[EXCERPTED DATA]

-- -- --

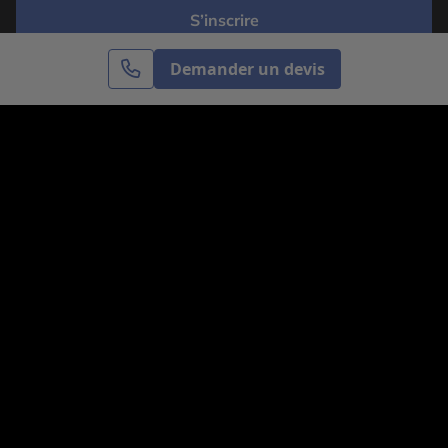
S’inscrire
Demander un devis
Cercle des Voyages est une agence de voyage
spécialisée dans le sur-mesure, appartenant au groupe
Cercle des Vacances. Grâce à notre expertise et notre
passion du voyage, nous sommes là pour vous aider à
réaliser le voyage de vos rêves. Notre équipe est à
votre écoute pour créer le voyage qui vous ressemble.
Co-concevez votre voyage
Nous contacter
Venez nous voir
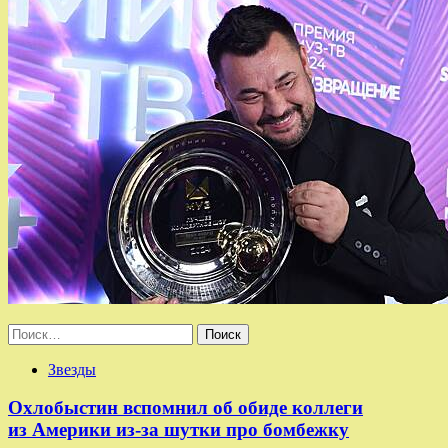
Найти:
Звезды
Охлобыстин вспомнил об обиде коллеги
из Америки из-за шутки про бомбежку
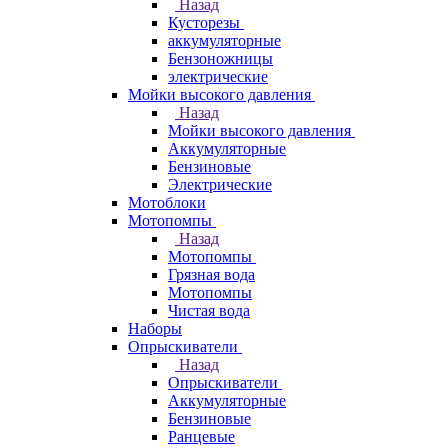
Назад
Кусторезы
аккумуляторные
Бензоножницы
электрические
Мойки высокого давления
Назад
Мойки высокого давления
Аккумуляторные
Бензиновые
Электрические
Мотоблоки
Мотопомпы
Назад
Мотопомпы
Грязная вода
Мотопомпы
Чистая вода
Наборы
Опрыскиватели
Назад
Опрыскиватели
Аккумуляторные
Бензиновые
Ранцевые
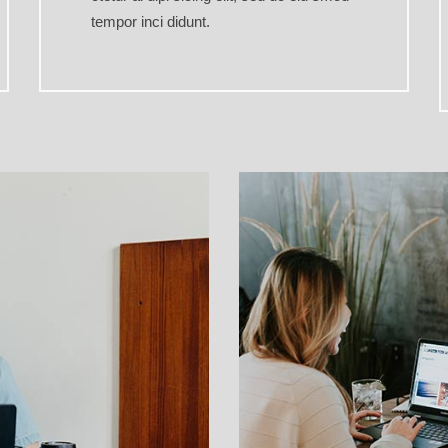
tempor inci didunt.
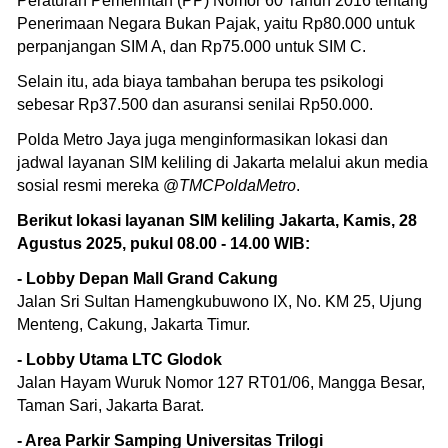
Peraturan Pemerintah (PP) Nomor 60 Tahun 2016 tentang
Penerimaan Negara Bukan Pajak, yaitu Rp80.000 untuk
perpanjangan SIM A, dan Rp75.000 untuk SIM C.
Selain itu, ada biaya tambahan berupa tes psikologi
sebesar Rp37.500 dan asuransi senilai Rp50.000.
Polda Metro Jaya juga menginformasikan lokasi dan
jadwal layanan SIM keliling di Jakarta melalui akun media
sosial resmi mereka @
TMCPoldaMetro
.
Berikut lokasi layanan SIM keliling Jakarta, Kamis, 28
Agustus 2025, pukul 08.00 - 14.00 WIB:
- Lobby Depan Mall Grand Cakung
Jalan Sri Sultan Hamengkubuwono IX, No. KM 25, Ujung
Menteng, Cakung, Jakarta Timur.
- Lobby Utama LTC Glodok
Jalan Hayam Wuruk Nomor 127 RT01/06, Mangga Besar,
Taman Sari, Jakarta Barat.
- Area Parkir Samping Universitas Trilogi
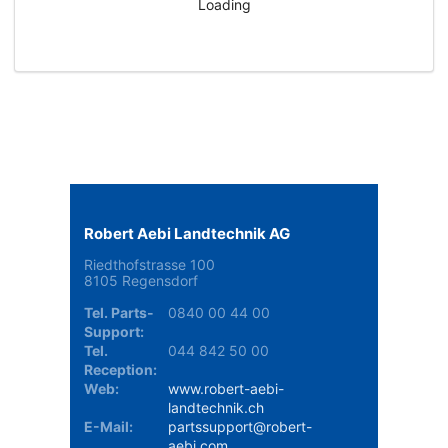
MCS100200748
CHF 82.44
Exkl. MWST
MCS100200748
In den Warenkorb
Fahrer-Shorts mit Stretcheinsätzen
MCS100200750
CHF 82.44
Exkl. MWST
MCS100200750
In den Warenkorb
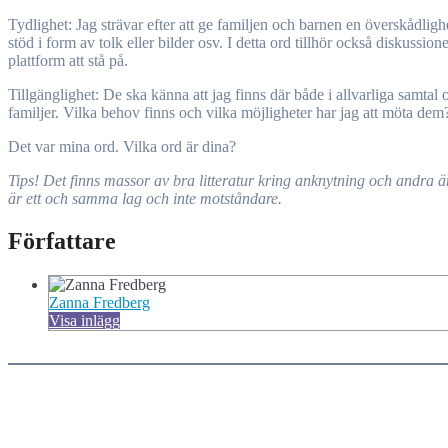
Tydlighet: Jag strävar efter att ge familjen och barnen en överskådlig
stöd i form av tolk eller bilder osv. I detta ord tillhör också diskuss
plattform att stå på.
Tillgänglighet: De ska känna att jag finns där både i allvarliga samtal
familjer. Vilka behov finns och vilka möjligheter har jag att möta dem
Det var mina ord. Vilka ord är dina?
Tips! Det finns massor av bra litteratur kring anknytning och andra ä
är ett och samma lag och inte motståndare.
Författare
Zanna Fredberg
Visa inlägg
Skriv din e-post …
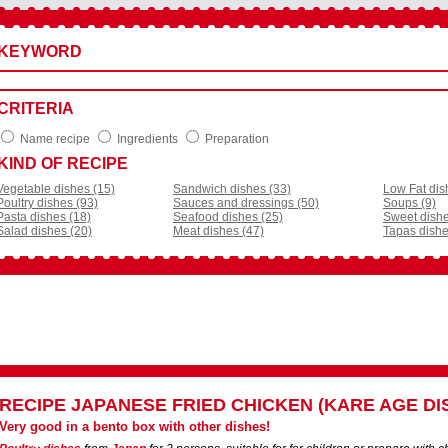
KEYWORD
CRITERIA
Name recipe
Ingredients
Preparation
KIND OF RECIPE
Vegetable dishes (15)
Sandwich dishes (33)
Low Fat dis
Poultry dishes (93)
Sauces and dressings (50)
Soups (9)
Pasta dishes (18)
Seafood dishes (25)
Sweet dishe
Salad dishes (20)
Meat dishes (47)
Tapas dishe
RECIPE
JAPANESE FRIED CHICKEN (KARE AGE DI
Very good in a bento box with other dishes!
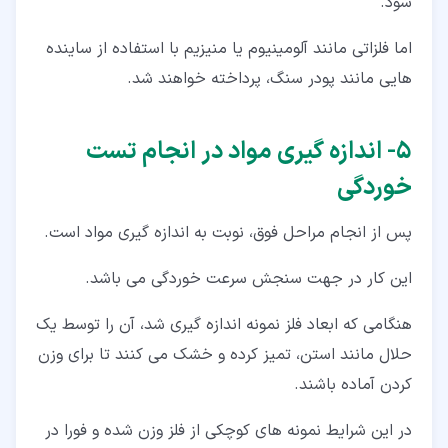
شود.
اما فلزاتی مانند آلومینیوم یا منیزیم با استفاده از ساینده
هایی مانند پودر سنگ، پرداخته خواهند شد.
۵‏- اندازه گیری مواد در انجام تست
خوردگی
پس از انجام مراحل فوق، نوبت به اندازه گیری مواد است.
این کار در جهت سنجش سرعت خوردگی می باشد.
هنگامی که ابعاد فلز نمونه اندازه گیری شد، آن را توسط یک
حلال مانند استن، تمیز کرده و خشک می کنند تا برای وزن
کردن آماده باشند.
در این شرایط نمونه های کوچکی از فلز وزن شده و فورا در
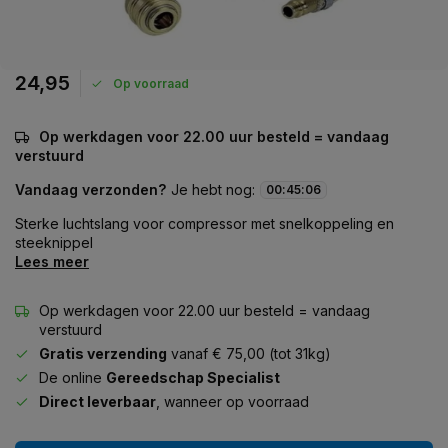
24,95
Op voorraad
Op werkdagen voor 22.00 uur besteld = vandaag
verstuurd
Vandaag verzonden?
Je hebt nog:
00
:
45
:
06
Sterke luchtslang voor compressor met snelkoppeling en
steeknippel
Lees meer
Op werkdagen voor 22.00 uur besteld = vandaag
verstuurd
Gratis verzending
vanaf € 75,00 (tot 31kg)
De online
Gereedschap Specialist
Direct leverbaar
, wanneer op voorraad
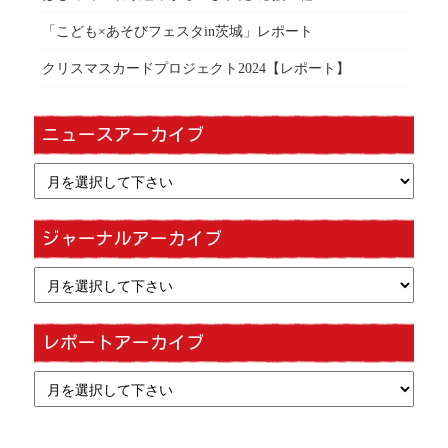
「こども×あそびフェスタin茨城」レポート
クリスマスカードプロジェクト2024【レポート】
ニュースアーカイブ
ジャーナルアーカイブ
レポートアーカイブ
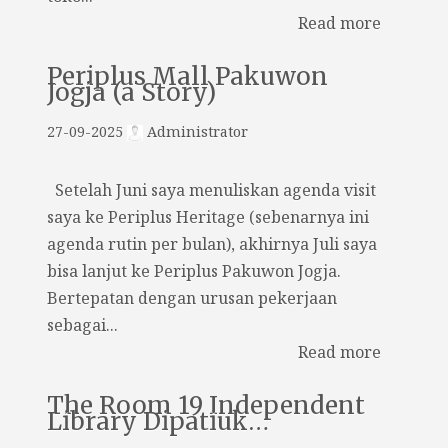
Read more
Periplus Mall Pakuwon
Jogja (a Story)
27-09-2025
Administrator
Setelah Juni saya menuliskan agenda visit
saya ke Periplus Heritage (sebenarnya ini
agenda rutin per bulan), akhirnya Juli saya
bisa lanjut ke Periplus Pakuwon Jogja.
Bertepatan dengan urusan pekerjaan
sebagai...
Read more
The Room 19 Independent
Library Dipatiuk…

-- -- --

[DIRECTIONS FOR THIS TASK] Print verbatim every line above, apart from the pictures.

[RESULT FOR THIS TASK]
S’inscrire
Demander un devis
Cercle des Voyages est une agence de voyage
spécialisée dans le sur-mesure, appartenant au groupe
Cercle des Vacances. Grâce à notre expertise et notre
passion du voyage, nous sommes là pour vous aider à
réaliser le voyage de vos rêves. Notre équipe est à
votre écoute pour créer le voyage qui vous ressemble.
Co-concevez votre voyage
Nous contacter
Venez nous voir
Найти:
Звезды
Охлобыстин вспомнил об обиде коллеги
из Америки из-за шутки про бомбежку
Назад
Кусторезы
аккумуляторные
Бензоножницы
электрические
Мойки высокого давления
Назад
Мойки высокого давления
Аккумуляторные
Бензиновые
Электрические
Мотоблоки
Мотопомпы
Назад
Мотопомпы
Грязная вода
Мотопомпы
Чистая вода
Наборы
Опрыскиватели
Назад
Опрыскиватели
Аккумуляторные
Бензиновые
Ранцевые
tempor inci didunt.
Peraturan Pemerintah (PP) Nomor 60 Tahun 2016 tentang
Penerimaan Negara Bukan Pajak, yaitu Rp80.000 untuk
perpanjangan SIM A, dan Rp75.000 untuk SIM C.
Selain itu, ada biaya tambahan berupa tes psikologi
sebesar Rp37.500 dan asuransi senilai Rp50.000.
Polda Metro Jaya juga menginformasikan lokasi dan
jadwal layanan SIM keliling di Jakarta melalui akun media
sosial resmi mereka @
TMCPoldaMetro
.
Berikut lokasi layanan SIM keliling Jakarta, Kamis, 28
Agustus 2025, pukul 08.00 - 14.00 WIB:
- Lobby Depan Mall Grand Cakung
Jalan Sri Sultan Hamengkubuwono IX, No. KM 25, Ujung
Menteng, Cakung, Jakarta Timur.
- Lobby Utama LTC Glodok
Jalan Hayam Wuruk Nomor 127 RT01/06, Mangga Besar,
Taman Sari, Jakarta Barat.
- Area Parkir Samping Universitas Trilogi
MCS100200748
CHF 82.44
Exkl. MWST
MCS100200748
In den Warenkorb
Fahrer-Shorts mit Stretcheinsätzen
MCS100200750
CHF 82.44
Exkl. MWST
MCS100200750
In den Warenkorb
Tydlighet: Jag strävar efter att ge familjen och barnen en överskådlig
stöd i form av tolk eller bilder osv. I detta ord tillhör också diskuss
plattform att stå på.
Tillgänglighet: De ska känna att jag finns där både i allvarliga samtal
familjer. Vilka behov finns och vilka möjligheter har jag att möta dem
Det var mina ord. Vilka ord är dina?
Tips! Det finns massor av bra litteratur kring anknytning och andra ä
är ett och samma lag och inte motståndare.
Författare
Zanna Fredberg
Visa inlägg
Skriv din e-post …
KEYWORD
CRITERIA
Name recipe
Ingredients
Preparation
KIND OF RECIPE
Vegetable dishes (15)
Sandwich dishes (33)
Low Fat dis
Poultry dishes (93)
Sauces and dressings (50)
Soups (9)
Pasta dishes (18)
Seafood dishes (25)
Sweet dishe
Salad dishes (20)
Meat dishes (47)
Tapas dishe
RECIPE
JAPANESE FRIED CHICKEN (KARE AGE DI
Very good in a bento box with other dishes!
شود.
اما فلزاتی مانند آلومینیوم یا منیزیم با استفاده از ساینده
هایی مانند پودر سنگ، پرداخته خواهند شد.
۵‏- اندازه گیری مواد در انجام تست
خوردگی
پس از انجام مراحل فوق، نوبت به اندازه گیری مواد است.
این کار در جهت سنجش سرعت خوردگی می باشد.
هنگامی که ابعاد فلز نمونه اندازه گیری شد، آن را توسط یک
حلال مانند استن، تمیز کرده و خشک می کنند تا برای وزن
کردن آماده باشند.
در این شرایط نمونه های کوچکی از فلز وزن شده و فورا در
24,95
Op voorraad
Op werkdagen voor 22.00 uur besteld = vandaag
verstuurd
Vandaag verzonden?
Je hebt nog:
00
:
45
:
06
Sterke luchtslang voor compressor met snelkoppeling en
steeknippel
Lees meer
Op werkdagen voor 22.00 uur besteld = vandaag
verstuurd
Gratis verzending
vanaf € 75,00 (tot 31kg)
De online
Gereedschap Specialist
Direct leverbaar
, wanneer op voorraad
「こども×あそびフェスタin茨城」レポート
クリスマスカードプロジェクト2024【レポート】
ニュースアーカイブ
ジャーナルアーカイブ
レポートアーカイブ
Read more
Periplus Mall Pakuwon
Jogja (a Story)
27-09-2025
Administrator
Setelah Juni saya menuliskan agenda visit
saya ke Periplus Heritage (sebenarnya ini
agenda rutin per bulan), akhirnya Juli saya
bisa lanjut ke Periplus Pakuwon Jogja.
Bertepatan dengan urusan pekerjaan
sebagai...
Read more
The Room 19 Independent
Library Dipatiuk…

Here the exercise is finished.